Açıklamada şöyle denildi: "Yaşanılan bunca acı tecrübeye rağmen ‘kamu düzeni’ni neredeyse yargısal yetkilerle donatılmış kolluk ve idare eliyle, daha ağır cezalar ihdas ederek sağlamaya çalışmak, toplum gerçekliğine yabancılaşmış bir anlayışa işaret eder. Söz konusu tasarı ile hâkim ve savcı kararı aranmaksızın polisin arama yetkisi genişletilmekte, savcı talimatı olmadan kolluğa gözaltına alma ve yakalama yetkisi tanınmakta, yine polise yargı denetimi olmadan telefon dinleme yetkisi verilmekte, toplantı ve gösteri yürüyüşü hakkının meşru olup olmadığının nitelemesi ve dolayısıyla müdahale yetkisi polisin takdirine bırakılmaktadır.
TOPLUMSAL OLAYLARDA BELEDİYENİN ARAÇLARI VALİLİK EMRİNE VERİLECEK
Toplantı ve gösteri yürüyüşleri hakkının kullanımı sırasında insan sağlığı üzerinde olumsuz ve kalıcı etkisi tartışmasız olan boyalı su kullanımının önü açılmakta, gaz ve boyalı su kullanımından korunmak için yüzün kısmen dahi olsa kapatılması halinde bile, bireylerin ağır bir şekilde cezalandırılmasının yolu açılmaktadır. Düzenleme ile bireysel ve topluluk haklarının kullanımı ciddi ceza tehdidi altına alınmakta, ceza miktarı arttırılarak ve cezaların ertelenmesi imkânı da ortadan kaldırılmaktadır. Düzenlemenin yasalaşması ile valilerin idari tasarrufu ile verdiği kararlar adeta yargısal bir nitelik taşıyacak ve bu kararlara uymayanlar hakkında ceza verilebilecek, toplumsal olaylarda araçlarını valilik emrine vermeyen belediyelerin araçlarına polis marifetiyle el konulacaktır. Tüm bunların yanı sıra polise tanınan oldukça geniş ve hiçbir objektif kriterle sınırlanmayan silah kullanma yetkisiyle kişilerin yaşam hakkı tehdit altına alınmaktadır.
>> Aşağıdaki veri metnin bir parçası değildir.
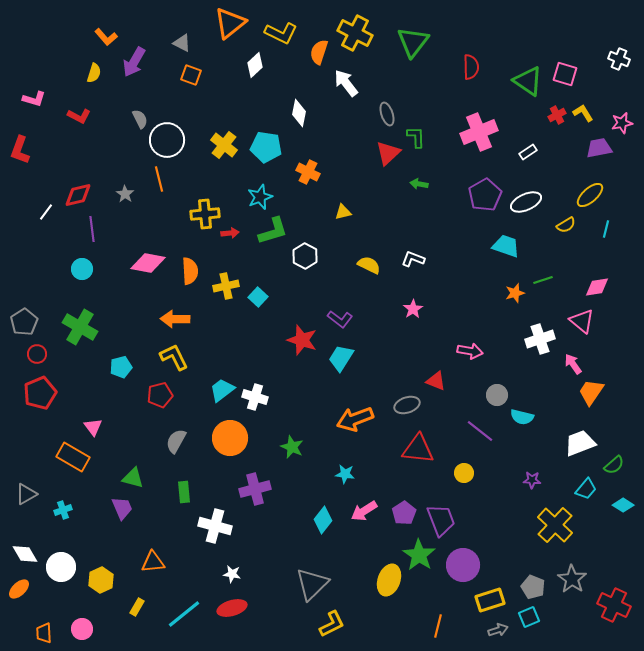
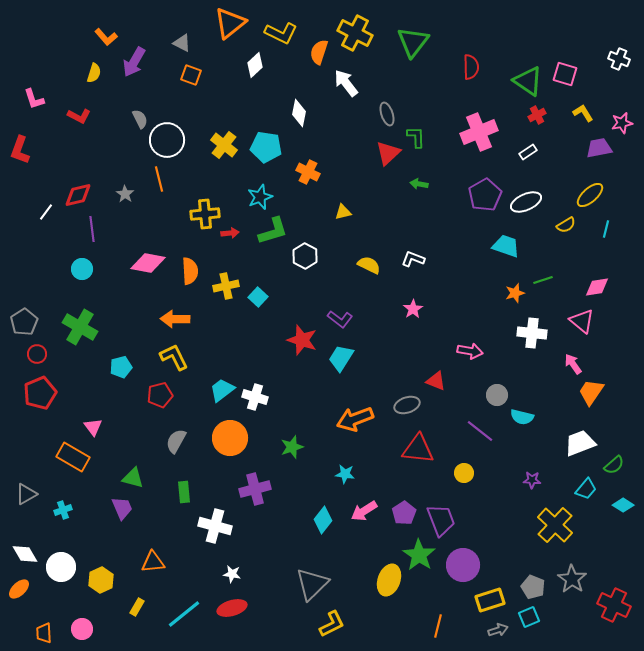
pink L-shape at (34, 99): rotated 55 degrees clockwise
red cross at (557, 115): moved 20 px left
white cross at (540, 339): moved 8 px left, 6 px up; rotated 24 degrees clockwise
green star at (292, 447): rotated 30 degrees clockwise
POLİSLERİN İŞLEDİĞİ SUÇLARA YASAL GÜVENCE GELİYOR
Toplumsal olaylarda kolluk güçlerinin yetki aşımı ile yaşam hakkının ihlaline kadar varan suçları sorunlu idari ve yargısal pratiklerle cezasız kalmakta iken, bu düzenlemenin yasalaşması ile adeta yasal bir güvenceye kavuşturulmuş olacaktır. Kolluk güçlerinin yetki aşımı, orantısız güç ve hatta kasti eylemleri ile yaşanan can kayıplarına rağmen, yoğun kamuoyu baskısı ile açılan davaların cezasızlıkla sonuçlanması karşısında toplumun beklentisi PVSK’da güç kullanımının sınırlanması ve kolluk eliyle işlenen suçlarda etkili soruşturma ve cezalandırma iken, tam tersi bir düzenleme ile demokratik bir toplumun gerektirdiği hakların kullanımını engelleyecek ve hatta yaşam hakkını pervasızca ihlal edecek uygulamaların önünün açılmasını kabul etmek mümkün değildir. Yargının ve kolluğun günlük siyasi hesaplarla toplum beklentileri ve demokratik değerler yerine, siyasal iktidarın ihtiyaç ve amaçlarına hizmet edecek şekilde dizayn edilmesinin bedellerini bütün bir toplum ağır bir şekilde ödeyecektir. Kamu düzeninin polisiye tedbirlerle sağlanamayacağı konusunda yaşadığımız bunca acı tecrübeye rağmen, güvenlikçi yaklaşımlarla temel hak ve hürriyetleri sınırlamak, aksine toplum devlet ilişkilerinde derin bir güvensizliğe sebebiyet verecektir. Kamu düzeni tarafsız ve bağımsız bir yargı ile suç ve suçlu ile mücadelede demokratik ölçüler içinde temel insan haklarına saygılı bir idari pratik ile sağlanabilir. Biz aşağıda imzası bulunan Doğu, Güneydoğu Bölge ve Ankara Baroları olarak, iktidar partisine gerek Mecliste bulunan tüm partilerin gerekse de sivil toplum örgütlerinin itirazlarına ve muhalefetine kulak vermesini ve bu düzenlemeyi meclisten bir an önce geri çekmesi çağrısını yapıyoruz."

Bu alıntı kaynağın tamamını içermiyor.